[INSTRUCTIONS FOR THE TASK]: Work through the data and report how many lines include the string "move", giving the number alone.

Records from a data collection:
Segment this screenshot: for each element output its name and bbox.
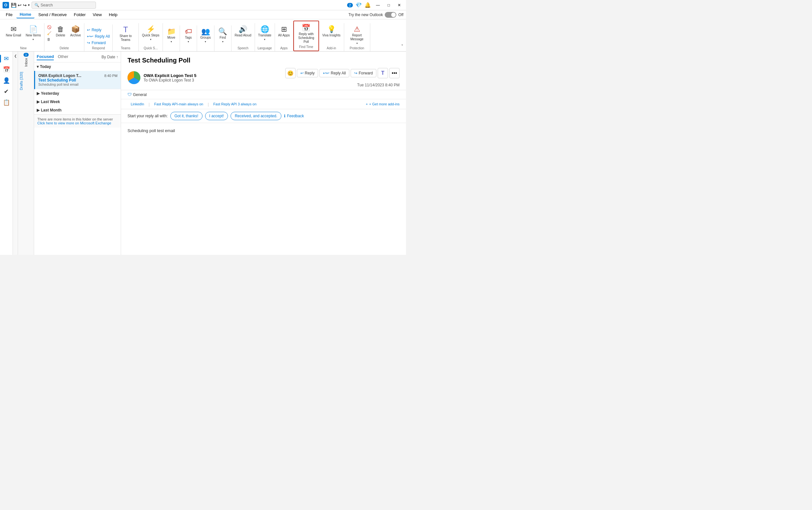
undo-icon[interactable]: ↩ — [18, 3, 22, 8]
more-items-link[interactable]: Click here to view more on Microsoft Exc… — [37, 121, 118, 125]
new-outlook-toggle[interactable] — [385, 12, 396, 18]
menu-send-receive[interactable]: Send / Receive — [35, 11, 70, 18]
quick-steps-button[interactable]: ⚡ Quick Steps ▾ — [140, 25, 161, 46]
feedback-button[interactable]: ℹ Feedback — [284, 114, 304, 118]
menu-file[interactable]: File — [3, 11, 16, 18]
viva-insights-button[interactable]: 💡 Viva Insights — [320, 25, 342, 46]
ribbon-group-find: 🔍 Find ▾ — [214, 25, 232, 51]
move-button[interactable]: 📁 Move ▾ — [164, 27, 178, 48]
forward-button[interactable]: ↪ Forward — [351, 69, 377, 77]
emoji-button[interactable]: 😊 — [285, 68, 296, 78]
get-more-addins-button[interactable]: + + Get more add-ins — [366, 102, 399, 106]
folder-collapse-button[interactable]: ❮ — [13, 52, 18, 255]
new-items-button[interactable]: 📄 New Items ▾ — [24, 25, 43, 46]
find-icon: 🔍 — [218, 28, 227, 35]
junk-button[interactable]: 🗑 — [46, 37, 53, 42]
email-tabs: Focused Other — [37, 54, 68, 60]
report-dropdown-icon[interactable]: ▾ — [356, 42, 358, 45]
section-header-last-week[interactable]: ▶ Last Week — [34, 97, 121, 106]
addin-fast-reply-main-button[interactable]: Fast Reply API-main always on — [151, 101, 206, 107]
sidebar-folder-web-feedback[interactable]: Outlook Web Feedback — [18, 93, 34, 255]
all-apps-button[interactable]: ⊞ All Apps — [276, 25, 292, 46]
tags-dropdown-icon[interactable]: ▾ — [188, 40, 189, 43]
sidebar-folder-inbox[interactable]: 3 Inbox — [18, 52, 34, 69]
rewards-icon[interactable]: 💎 — [356, 2, 362, 8]
move-dropdown-icon[interactable]: ▾ — [171, 40, 172, 43]
sort-button[interactable]: By Date ↑ — [101, 55, 118, 59]
tab-focused[interactable]: Focused — [37, 54, 54, 60]
translate-button[interactable]: 🌐 Translate ▾ — [256, 25, 273, 46]
suggestion-accept[interactable]: I accept! — [205, 112, 228, 120]
menu-help[interactable]: Help — [106, 11, 121, 18]
sidebar-folder-drafts[interactable]: Drafts [320] — [18, 69, 34, 93]
maximize-button[interactable]: □ — [385, 2, 392, 9]
sidebar-item-contacts[interactable]: 👤 — [1, 76, 11, 86]
share-teams-button[interactable]: T Share to Teams — [114, 25, 137, 46]
new-email-button[interactable]: ✉ New Email — [4, 25, 23, 46]
sort-icon: ↑ — [116, 55, 118, 59]
ribbon-expand-button[interactable]: ˅ — [401, 44, 403, 51]
inbox-unread-badge: 3 — [24, 53, 29, 57]
category-shield-icon: 🛡 — [127, 92, 132, 97]
section-header-today[interactable]: ▾ Today — [34, 62, 121, 71]
app-logo: O — [3, 2, 9, 8]
reply-small-button[interactable]: ↩ Reply — [86, 27, 111, 33]
category-label: General — [133, 92, 147, 97]
forward-small-button[interactable]: ↪ Forward — [86, 40, 111, 46]
new-items-dropdown-icon[interactable]: ▾ — [32, 38, 34, 41]
reply-button[interactable]: ↩ Reply — [297, 69, 319, 77]
addin-fast-reply-3-button[interactable]: Fast Reply API 3 always on — [210, 101, 260, 107]
ribbon-protection-label: Protection — [345, 46, 369, 51]
archive-button[interactable]: 📦 Archive — [68, 25, 83, 46]
quick-steps-dropdown-icon[interactable]: ▾ — [150, 38, 151, 41]
suggestion-got-it[interactable]: Got it, thanks! — [170, 112, 203, 120]
tags-button[interactable]: 🏷 Tags ▾ — [181, 27, 196, 48]
ignore-button[interactable]: 🚫 — [46, 25, 53, 30]
sidebar-item-tasks[interactable]: ✔ — [1, 86, 11, 97]
clean-up-button[interactable]: 🧹 — [46, 31, 53, 36]
suggestion-received[interactable]: Received, and accepted. — [231, 112, 281, 120]
bell-icon[interactable]: 🔔 — [364, 2, 371, 8]
translate-dropdown-icon[interactable]: ▾ — [264, 38, 265, 41]
reply-all-small-button[interactable]: ↩↩ Reply All — [86, 33, 111, 39]
groups-button[interactable]: 👥 Groups ▾ — [198, 27, 213, 48]
close-button[interactable]: ✕ — [395, 2, 403, 9]
sidebar-item-calendar[interactable]: 📅 — [1, 64, 11, 75]
email-subject: Test Scheduling Poll — [38, 78, 118, 83]
qat-dropdown-icon[interactable]: ▾ — [28, 3, 30, 7]
save-icon[interactable]: 💾 — [11, 3, 17, 8]
menu-home[interactable]: Home — [17, 11, 34, 18]
folder-sidebar: 3 Inbox Drafts [320] Outlook Web Feedbac… — [18, 52, 34, 255]
sidebar-item-notes[interactable]: 📋 — [1, 97, 11, 108]
section-header-last-month[interactable]: ▶ Last Month — [34, 106, 121, 114]
ribbon-group-delete: 🚫 🧹 🗑 🗑 Delete 📦 Archive Delete — [44, 23, 84, 51]
new-items-icon: 📄 — [29, 26, 38, 33]
reading-pane-header: Test Scheduling Poll OWA Explicit Logon … — [121, 52, 406, 90]
read-aloud-button[interactable]: 🔊 Read Aloud — [233, 25, 253, 46]
tab-other[interactable]: Other — [58, 54, 68, 60]
search-box[interactable]: 🔍 Search — [32, 2, 96, 9]
plus-icon: + — [366, 102, 368, 106]
report-message-button[interactable]: ⚠ Report Message ▾ — [345, 25, 369, 46]
groups-dropdown-icon[interactable]: ▾ — [205, 40, 206, 43]
ribbon-new-label: New — [4, 46, 43, 51]
find-button[interactable]: 🔍 Find ▾ — [216, 27, 230, 48]
menu-folder[interactable]: Folder — [70, 11, 89, 18]
notification-count[interactable]: 2 — [347, 3, 353, 7]
delete-button[interactable]: 🗑 Delete — [54, 25, 68, 46]
addin-linkedin-button[interactable]: LinkedIn — [127, 101, 147, 107]
minimize-button[interactable]: — — [373, 2, 383, 9]
sidebar-item-mail[interactable]: ✉ — [1, 54, 11, 64]
reply-all-icon: ↩↩ — [323, 71, 329, 76]
nav-sidebar: ✉ 📅 👤 ✔ 📋 — [0, 52, 13, 255]
reply-all-button[interactable]: ↩↩ Reply All — [320, 69, 349, 77]
share-teams-reading-button[interactable]: T — [378, 68, 388, 78]
email-item-1[interactable]: OWA Explicit Logon T... 8:40 PM Test Sch… — [34, 71, 121, 89]
menu-view[interactable]: View — [90, 11, 105, 18]
redo-icon[interactable]: ↪ — [23, 3, 27, 8]
reply-scheduling-button[interactable]: 📅 Reply with Scheduling Poll — [295, 23, 318, 45]
quick-access[interactable]: 💾 ↩ ↪ ▾ — [11, 3, 30, 8]
section-header-yesterday[interactable]: ▶ Yesterday — [34, 89, 121, 97]
more-actions-button[interactable]: ••• — [389, 68, 399, 78]
find-dropdown-icon[interactable]: ▾ — [222, 40, 223, 43]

[TASK RESPONSE]: 2